> **AIM OF THE TASK**
A picture-free, exact transcript of the entries below is required.

◆ ◆ ◆ ◆ ◆ ◆ ◆

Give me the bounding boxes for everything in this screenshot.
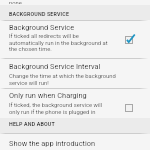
staticText: HELP AND ABOUT [9, 121, 55, 127]
staticText: If ticked all redirects will be automati… [9, 33, 112, 52]
button[interactable]: Show the app introduction [0, 134, 150, 148]
staticText: If ticked, the background service will o… [9, 102, 112, 115]
button[interactable]: Only run when Charging [0, 89, 150, 115]
button[interactable]: Only run when Charging [125, 99, 143, 117]
staticText: Background Service [9, 23, 75, 32]
staticText: Background Service Interval [9, 62, 101, 71]
button[interactable]: Background Service [0, 21, 150, 52]
staticText: Show the app introduction [9, 139, 96, 148]
button[interactable]: Background Service Interval [0, 59, 150, 86]
staticText: Only run when Charging [9, 91, 87, 100]
button[interactable]: Background Service [125, 31, 143, 49]
staticText: Change the time at which the background … [9, 73, 117, 86]
staticText: none [9, 0, 22, 4]
staticText: BACKGROUND SERVICE [9, 11, 70, 17]
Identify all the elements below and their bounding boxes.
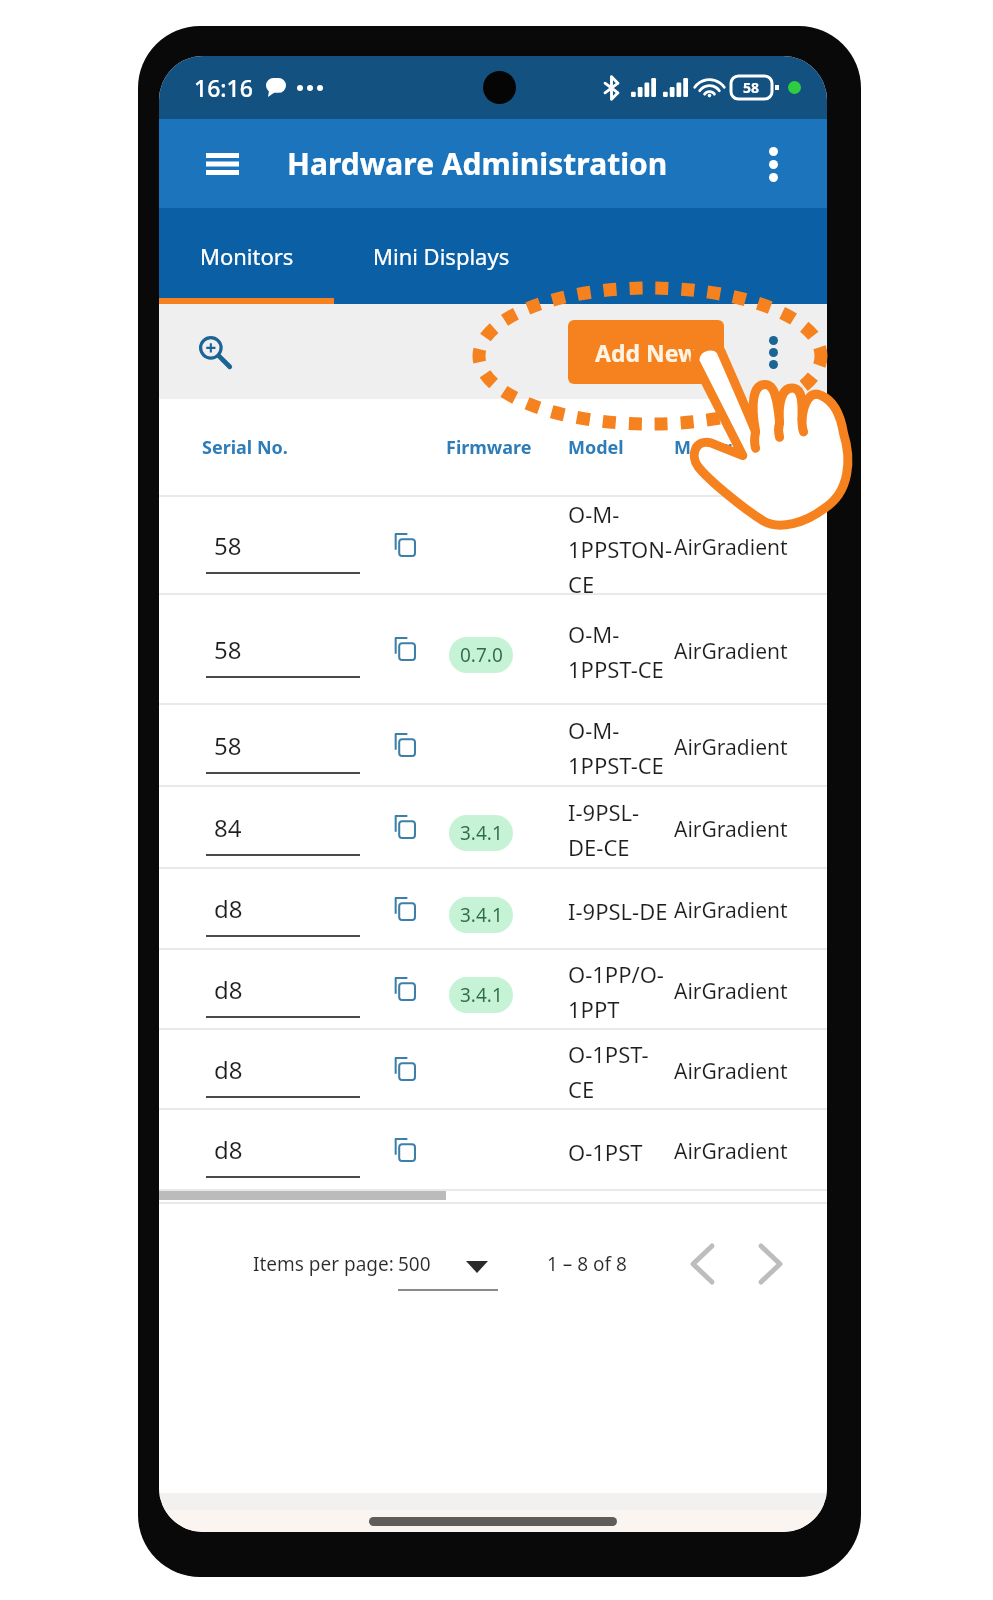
staticText: I-9PSL- [568,797,640,827]
staticText: AirGradient [674,815,788,844]
staticText: AirGradient [674,637,788,666]
staticText: 1PPST-CE [568,654,664,684]
staticText: Model [568,435,624,460]
staticText: Maker [674,435,732,460]
button[interactable]: Copy serial number [382,805,426,849]
staticText: 3.4.1 [460,820,503,846]
staticText: 1PPST-CE [568,750,664,780]
staticText: d8 [214,973,243,1006]
staticText: O-M- [568,499,620,529]
button[interactable]: 58 [159,497,827,593]
button[interactable]: Monitors [159,208,334,304]
button[interactable]: Previous page [672,1234,732,1294]
staticText: 3.4.1 [460,982,503,1008]
staticText: AirGradient [674,533,788,562]
button[interactable]: d8 [159,950,827,1028]
staticText: Mini Displays [373,241,510,271]
staticText: 16:16 [194,72,253,103]
staticText: d8 [214,1133,243,1166]
button[interactable]: d8 [159,1030,827,1108]
staticText: I-9PSL-DE [568,896,668,926]
staticText: 58 [214,729,242,762]
button[interactable]: Mini Displays [364,208,519,304]
staticText: 58 [214,633,242,666]
staticText: AirGradient [674,896,788,925]
button[interactable]: More options [745,324,801,380]
staticText: CE [568,569,595,595]
button[interactable]: Copy serial number [382,887,426,931]
staticText: O-M- [568,715,620,745]
staticText: 500 [398,1251,431,1277]
button[interactable]: Copy serial number [382,967,426,1011]
button[interactable]: Add New [568,320,724,384]
staticText: 3.4.1 [460,902,503,928]
staticText: Hardware Administration [287,143,668,184]
staticText: 1 – 8 of 8 [547,1251,627,1277]
staticText: Firmware [446,435,532,460]
button[interactable]: Copy serial number [382,1128,426,1172]
button[interactable]: 500 [398,1251,508,1297]
staticText: AirGradient [674,977,788,1006]
button[interactable]: Copy serial number [382,627,426,671]
staticText: 0.7.0 [460,642,503,668]
button[interactable]: Search [187,324,243,380]
staticText: O-1PP/O- [568,959,664,989]
staticText: Items per page: [253,1251,394,1277]
button[interactable]: d8 [159,869,827,948]
staticText: 1PPT [568,994,620,1024]
button[interactable]: d8 [159,1110,827,1189]
staticText: AirGradient [674,1137,788,1166]
staticText: AirGradient [674,1057,788,1086]
staticText: 1PPSTON- [568,534,673,564]
staticText: d8 [214,1053,243,1086]
staticText: Serial No. [202,435,288,460]
staticText: d8 [214,892,243,925]
button[interactable]: 84 [159,787,827,867]
staticText: 58 [743,78,760,97]
button[interactable]: Open navigation menu [196,138,248,190]
staticText: CE [568,1074,595,1104]
button[interactable]: 58 [159,595,827,703]
staticText: Monitors [200,241,294,271]
staticText: DE-CE [568,832,630,862]
staticText: AirGradient [674,733,788,762]
staticText: O-1PST- [568,1039,649,1069]
button[interactable]: Next page [740,1234,800,1294]
staticText: O-M- [568,619,620,649]
button[interactable]: Copy serial number [382,1047,426,1091]
button[interactable]: More options [747,138,799,190]
staticText: Add New [595,337,698,368]
button[interactable]: Copy serial number [382,723,426,767]
staticText: O-1PST [568,1137,643,1167]
staticText: 58 [214,529,242,562]
staticText: 84 [214,811,242,844]
button[interactable]: 58 [159,705,827,785]
button[interactable]: Copy serial number [382,523,426,567]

◆ ◆ ◆ ◆ ◆ ◆ ◆

> **SOLUTION**
Give me the bounding boxes for everything in this screenshot.
staticText: HELP AND ABOUT [9, 121, 55, 127]
staticText: If ticked all redirects will be automati… [9, 33, 112, 52]
button[interactable]: Show the app introduction [0, 134, 150, 148]
staticText: If ticked, the background service will o… [9, 102, 112, 115]
button[interactable]: Only run when Charging [0, 89, 150, 115]
button[interactable]: Only run when Charging [125, 99, 143, 117]
staticText: Background Service [9, 23, 75, 32]
staticText: Background Service Interval [9, 62, 101, 71]
button[interactable]: Background Service [0, 21, 150, 52]
staticText: Show the app introduction [9, 139, 96, 148]
button[interactable]: Background Service Interval [0, 59, 150, 86]
staticText: Only run when Charging [9, 91, 87, 100]
button[interactable]: Background Service [125, 31, 143, 49]
staticText: Change the time at which the background … [9, 73, 117, 86]
staticText: none [9, 0, 22, 4]
staticText: BACKGROUND SERVICE [9, 11, 70, 17]
Identify all the elements below and their bounding boxes.
staticText: I-9PSL- [568,797,640,827]
staticText: AirGradient [674,815,788,844]
staticText: AirGradient [674,637,788,666]
staticText: 1PPST-CE [568,654,664,684]
staticText: Model [568,435,624,460]
staticText: Maker [674,435,732,460]
button[interactable]: Copy serial number [382,805,426,849]
staticText: 3.4.1 [460,820,503,846]
staticText: 1PPST-CE [568,750,664,780]
staticText: d8 [214,973,243,1006]
staticText: O-M- [568,499,620,529]
button[interactable]: 58 [159,497,827,593]
button[interactable]: Monitors [159,208,334,304]
button[interactable]: Previous page [672,1234,732,1294]
staticText: 3.4.1 [460,982,503,1008]
staticText: AirGradient [674,533,788,562]
button[interactable]: d8 [159,950,827,1028]
staticText: Mini Displays [373,241,510,271]
staticText: 16:16 [194,72,253,103]
staticText: d8 [214,1133,243,1166]
button[interactable]: d8 [159,1030,827,1108]
staticText: I-9PSL-DE [568,896,668,926]
staticText: 58 [214,729,242,762]
button[interactable]: Mini Displays [364,208,519,304]
staticText: 58 [214,633,242,666]
staticText: AirGradient [674,896,788,925]
button[interactable]: More options [745,324,801,380]
staticText: CE [568,569,595,595]
button[interactable]: Copy serial number [382,887,426,931]
staticText: O-M- [568,715,620,745]
staticText: 500 [398,1251,431,1277]
button[interactable]: Copy serial number [382,967,426,1011]
button[interactable]: Add New [568,320,724,384]
staticText: 3.4.1 [460,902,503,928]
staticText: Hardware Administration [287,143,668,184]
staticText: 1 – 8 of 8 [547,1251,627,1277]
staticText: Firmware [446,435,532,460]
button[interactable]: Copy serial number [382,1128,426,1172]
button[interactable]: 500 [398,1251,508,1297]
staticText: AirGradient [674,977,788,1006]
button[interactable]: Copy serial number [382,627,426,671]
staticText: 0.7.0 [460,642,503,668]
button[interactable]: Search [187,324,243,380]
staticText: O-1PP/O- [568,959,664,989]
staticText: Items per page: [253,1251,394,1277]
button[interactable]: d8 [159,869,827,948]
staticText: 1PPT [568,994,620,1024]
button[interactable]: d8 [159,1110,827,1189]
staticText: AirGradient [674,1137,788,1166]
staticText: AirGradient [674,1057,788,1086]
staticText: 1PPSTON- [568,534,673,564]
staticText: d8 [214,1053,243,1086]
staticText: Serial No. [202,435,288,460]
staticText: d8 [214,892,243,925]
button[interactable]: 84 [159,787,827,867]
staticText: 58 [743,78,760,97]
button[interactable]: Open navigation menu [196,138,248,190]
staticText: CE [568,1074,595,1104]
button[interactable]: 58 [159,595,827,703]
staticText: Monitors [200,241,294,271]
staticText: DE-CE [568,832,630,862]
staticText: AirGradient [674,733,788,762]
staticText: O-1PST- [568,1039,649,1069]
button[interactable]: Next page [740,1234,800,1294]
staticText: O-M- [568,619,620,649]
button[interactable]: Copy serial number [382,1047,426,1091]
button[interactable]: More options [747,138,799,190]
staticText: Add New [595,337,698,368]
button[interactable]: Copy serial number [382,723,426,767]
staticText: O-1PST [568,1137,643,1167]
staticText: 58 [214,529,242,562]
staticText: 84 [214,811,242,844]
button[interactable]: 58 [159,705,827,785]
button[interactable]: Copy serial number [382,523,426,567]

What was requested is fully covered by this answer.